FAIRFIELD — Professional, amateur, and student photographers from Connecticut, New York, and Massachusetts submit photos to the Fairfield Museum IMAGES photography contest each year.

Last year, Shelton native David Pisciotta won the student prize for Best in Show for his photo “Zion Sky.” This year, he did it again with his photo “Sunset in Mammoth Springs.”

While Pisciotta, 20, does not study photography at Housatonic Community College, where he attends school, he pursues his photographic ambitions on long road trips and under the tutelage of two area photographers, including Fairfield-based wedding photographer Nick Benson.

A 2015 graduate of Notre Dame High school in West Haven, Pisciotta goes by his mother’s last name Cadavid in his photographic work. Pisciotta primarily photographs landscapes, oftentimes from locations deep in the backcountry.

Pisciotta sat down to talk about how his interest in photography developed, when to know you’ve snapped a good shot, and why you’re only as good as your last photo. You can see Pisciotta’s award-winning photo, including his honorable mention photos, at the Fairfield Museum, along with other 47 IMAGES selections, until April 15 when the exhibit closes.

Q: How did you become interested in photography?

A: I really liked cars as a kid and would take pictures of cars at car shows around Connecticut.

I never really took it seriously until I took a road trip with my family nine years ago. Usually we’d take a big road trip every summer. Every year we ended up somewhere different, Idaho or something —We’re weird.

I had my sister’s camera. She had this Canon Rebel from Walmart. I used it and she wasn’t happy about it, said not to use it. For some reason it clicked and I couldn’t stop doing it.

Q: How do your IMAGES photos this year compare to the ones you submitted last year?

A: Last year I had really good photos and after that I thought there’s no way I’m going to have photos as good as this ever again in my life.

On my trip last summer I said I need to outdo myself somehow. I wasn’t expecting to do it, but in the back of my head, I always told myself that I don’t want my last best photo to be my last best photo.

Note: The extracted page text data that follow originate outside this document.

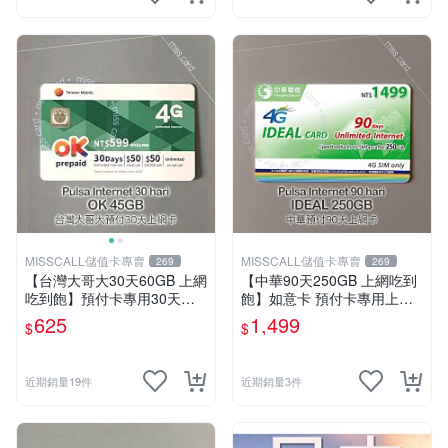
MISSCALL儲值卡專賣
MISSCALL儲值卡專賣
269
269
【台灣大哥大30天60GB 上網
【中華90天250GB 上網吃到
吃到飽】預付卡專用30天上
飽】如意卡 預付卡專用上網
網補充卡/儲值卡．Internet O
補充卡/儲值卡IDEAL1499⚡M
625
1,499
$
$
K 台哥大．OK599⚡MissCall
issCall儲值卡專賣
儲值卡專賣
近期銷量19件
近期銷量3件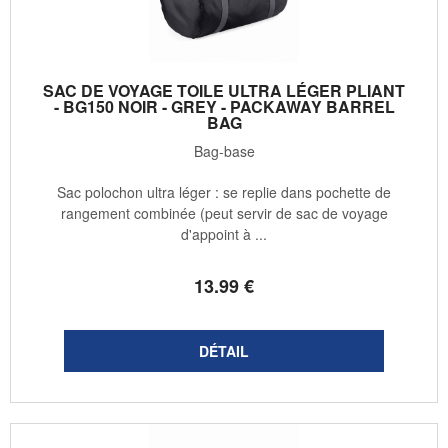
SAC DE VOYAGE TOILE ULTRA LÉGER PLIANT
- BG150 NOIR - GREY - PACKAWAY BARREL
BAG
Bag-base
Sac polochon ultra léger : se replie dans pochette de
rangement combinée (peut servir de sac de voyage
d'appoint à ...
13
.99
€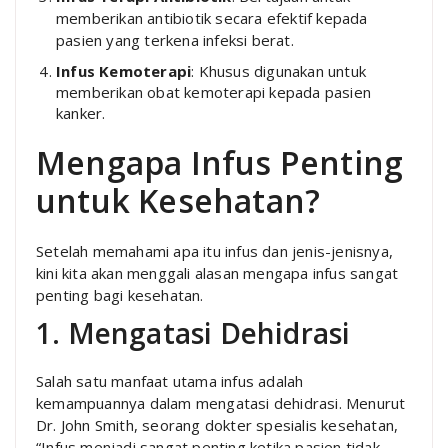
memberikan antibiotik secara efektif kepada
pasien yang terkena infeksi berat.
Infus Kemoterapi
: Khusus digunakan untuk
memberikan obat kemoterapi kepada pasien
kanker.
Mengapa Infus Penting
untuk Kesehatan?
Setelah memahami apa itu infus dan jenis-jenisnya,
kini kita akan menggali alasan mengapa infus sangat
penting bagi kesehatan.
1. Mengatasi Dehidrasi
Salah satu manfaat utama infus adalah
kemampuannya dalam mengatasi dehidrasi. Menurut
Dr. John Smith, seorang dokter spesialis kesehatan,
“Infus menjadi sangat penting ketika pasien tidak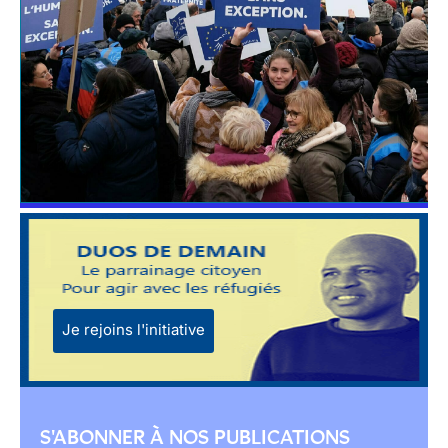
Je rejoins l'initiative
S'ABONNER À NOS PUBLICATIONS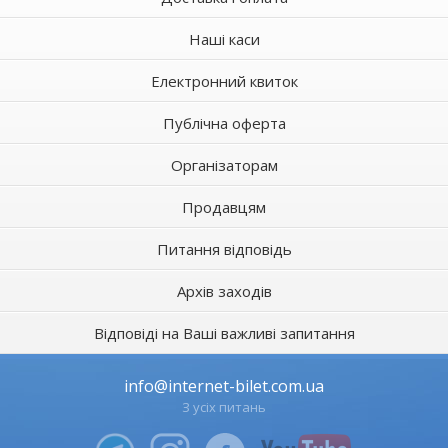
Наші каси
Електронний квиток
Публічна оферта
Організаторам
Продавцям
Питання відповідь
Архів заходів
Відповіді на Ваші важливі запитання
info@internet-bilet.com.ua
З усіх питань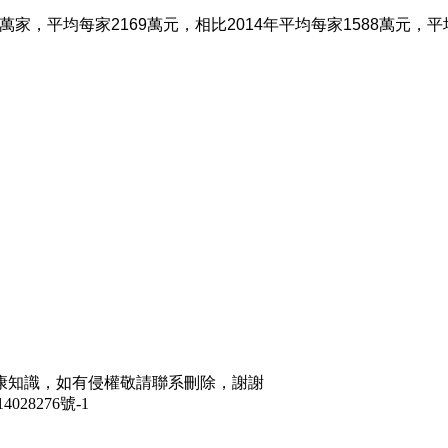
2萬家，平均每家2169萬元，相比2014年平均每家1588萬元，
康知識，如有侵權敬請聯系刪除，謝謝
028276號-1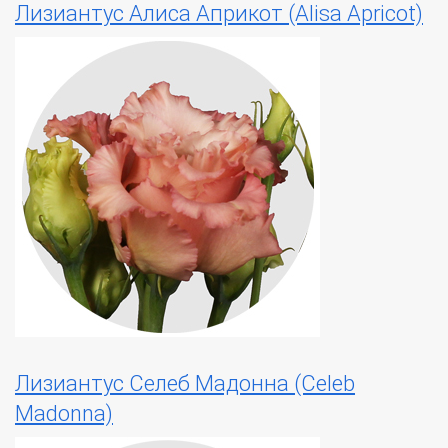
Лизиантус Алиса Априкот (Alisa Apricot)
Лизиантус Селеб Мадонна (Celeb
Madonna)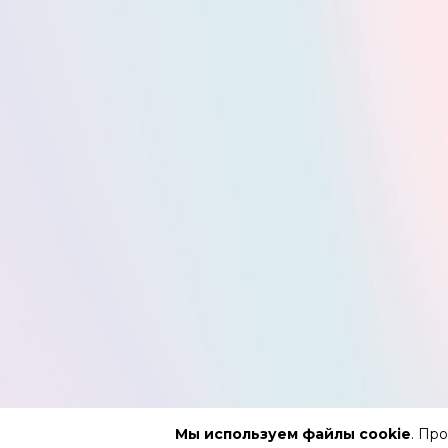
Мы используем файлы cookie
. Пр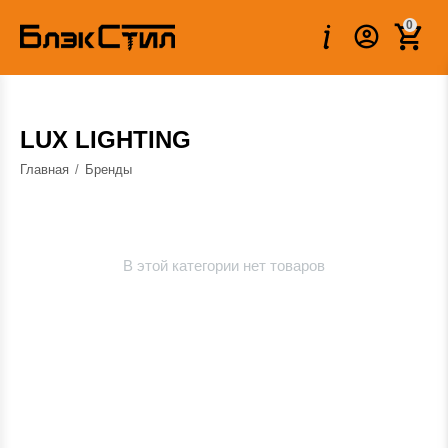
0
LUX LIGHTING
Главная
/
Бренды
В этой категории нет товаров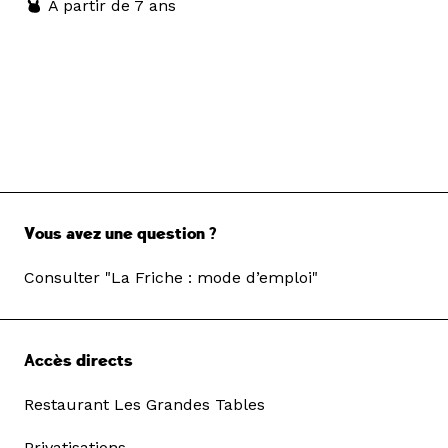
À partir de 7 ans
Vous avez une question ?
Consulter "La Friche : mode d’emploi"
Accès directs
Restaurant Les Grandes Tables
Privatisations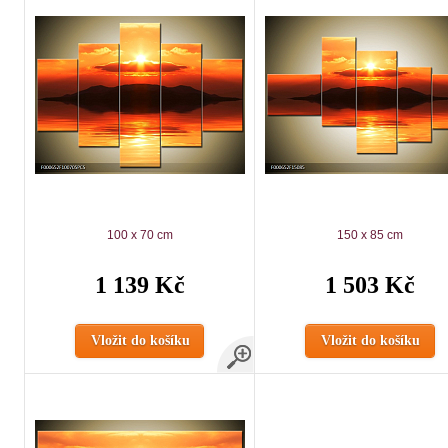
100 x 70 cm
150 x 85 cm
1 139 Kč
1 503 Kč
Vložit do košíku
Vložit do košíku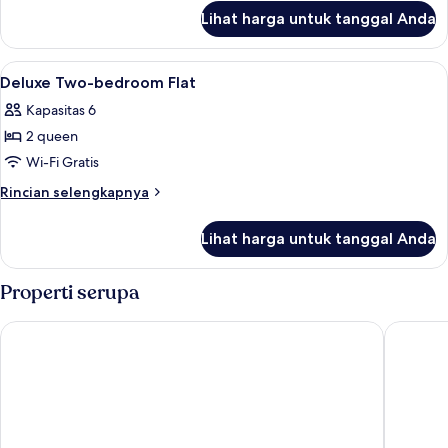
lanjut
Lihat harga untuk tanggal Anda
untuk
Kamar
Lihat
Ruang kerja ramah laptop, Wi-Fi grat
50
Deluxe Two-bedroom Flat
semua
Kapasitas 6
foto
2 queen
untuk
Deluxe
Wi-Fi Gratis
Two-
Rincian
Rincian selengkapnya
bedroom
lebih
lanjut
Flat
Lihat harga untuk tanggal Anda
untuk
Deluxe
Two-
Properti serupa
bedroom
Flat
UNA Hotels Monterufoli Wine Country
Agrituri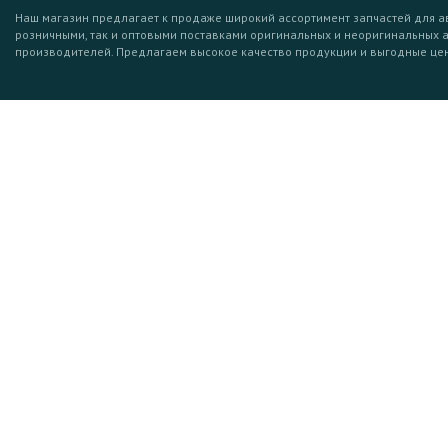
Наш магазин предлагает к продаже широкий ассортимент запчастей для а
розничными, так и оптовыми поставками оригинальных и неоригинальных 
производителей. Предлагаем высокое качество продукции и выгодные це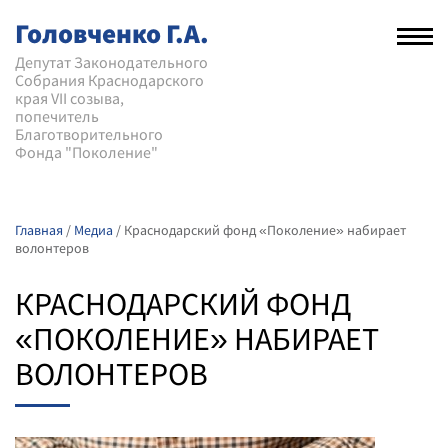
Головченко Г.А.
Рас
нав
Депутат Законодательного
Собрания Краснодарского
мен
края VII созыва,
попечитель
Благотворительного
Фонда "Поколение"
Главная
/
Медиа
/
Краснодарский фонд «Поколение» набирает
волонтеров
КРАСНОДАРСКИЙ ФОНД
«ПОКОЛЕНИЕ» НАБИРАЕТ
ВОЛОНТЕРОВ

For some reason everything clicked and came together.

Q: Do you automatically know you’ve got a good shot when you take a photo?

A: Sometimes I do but usually I go through a process where I think yeah, this is going to be awesome, like the Milky Way photo. That one I thought was going to be cool from the beginning. But sometimes, months later, I’ll start to edit again just to see if there’s any hidden gems in there and that’s when I found the photo that won this year. I overlooked it twice.

Q: Who are your photography mentors?

A: One person, Ty Morin I met through Instagram. I saw his pictures on Instagram and thought they were cool and saw he was from Connecticut, (outside Hartford). At the time I didn’t know many people from Connecticut who took pictures and did video and I really liked his work and thought his projects were cool. I emailed him saying his stuff was cool and that I’d like to work with if he ever needed help. He emailed back saying he needed someone to help and would pay me. I’ve been working with him ever since.

He introduced me to Nick Benson, a wedding photographer in Fairfield, who I do work for as well.

Q: What are your career dreams?

A: I want to be doing something really crazy, like being out in the woods for an extended period of time like National Geographic photographers. It’s just miserable, but I’d probably love it because my favorite thing so far has been truly being out of my comfort zone taking pictures. For example, I did a photo project with the Navy Seal cadets. It was a training mission where they sailed from Long Island to Maine. Doing something where there’s a lot of danger involved, I think that would be cool.

I’m trying to focus on taking pictures in places you really have to work to get to. Like the Milky Way picture, that one I had to hike into the backcountry of the Grand Tetons to get to. No one else could have that picture. It was really exclusive to just me. It’s not like you could just pull off the highway.

There’s this one place called the San Juan Mountains in Colorado that is a small mountain range totally unique to the entire area. It’s really cool. That’s my next plan, to go there, spend a few days hiking the mountains and taking pictures.

Q: What advice do you have for people interested in photography?

A: I think people are looking too much on Instagram and copying people too much. I would tell them don’t do that and just take a camera and experiment. Don’t use ‘art’ as an excuse, too...I think people often use art as an excuse for not the best work. Keep in mind that there’s still an objectiveness to it and you still have to check all the boxes before you can get truly creative and break the rules.